Nun ist es in Deutschland allemal besser, aus edlen Motiven zu scheitern als mit bösen Absichten Erfolg zu haben. Ein Donald Trump hätte hierzulande keine Chance. Dabei ist Merkel mit ihrer Flüchtlingspolitik ja gar nicht gescheitert, sie hatte es bloß lange Zeit versäumt, den humanitären Impuls vom Verdacht der Naivität zu befreien.
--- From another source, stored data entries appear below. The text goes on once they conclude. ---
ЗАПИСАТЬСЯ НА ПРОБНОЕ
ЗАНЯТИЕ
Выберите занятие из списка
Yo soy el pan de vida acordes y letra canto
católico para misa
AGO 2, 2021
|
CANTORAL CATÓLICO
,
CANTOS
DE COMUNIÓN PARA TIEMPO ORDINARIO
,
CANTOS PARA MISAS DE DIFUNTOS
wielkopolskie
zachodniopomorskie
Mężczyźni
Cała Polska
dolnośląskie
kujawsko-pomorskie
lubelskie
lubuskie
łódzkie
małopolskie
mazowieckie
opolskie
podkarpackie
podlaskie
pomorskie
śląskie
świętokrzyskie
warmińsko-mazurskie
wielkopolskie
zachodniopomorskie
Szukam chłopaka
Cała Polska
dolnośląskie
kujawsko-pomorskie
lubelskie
Bleibt sie bei ihrer neuen Linie, könnte es ihr gelingen, wieder im Einklang mit der gefühlten Mehrheitsstimmung im Land zu sein. Die lässt sich in vier knappen Sätzen zusammenfassen: Erstens sind wir stolz auf unsere Willkommenskultur im Herbst 2015. Zweitens darf sich eine solche Situation niemals wiederholen. Drittens soll das Grundrecht auf Asyl nicht angetastet werden. Viertens muss über die Probleme der Integration offen geredet werden.

Die Deutschen sind gereift im vergangenen Jahr. Ihre humanitäre Moral stieß an Grenzen, Hoffnungen auf eine europäische Lösung der Flüchtlingskrise wurden enttäuscht. Merkel hat verstanden, in diesem Prozess als Spiegelbild gebraucht zu werden. Sie war einst wie die meisten – und will es nun dringend wieder werden.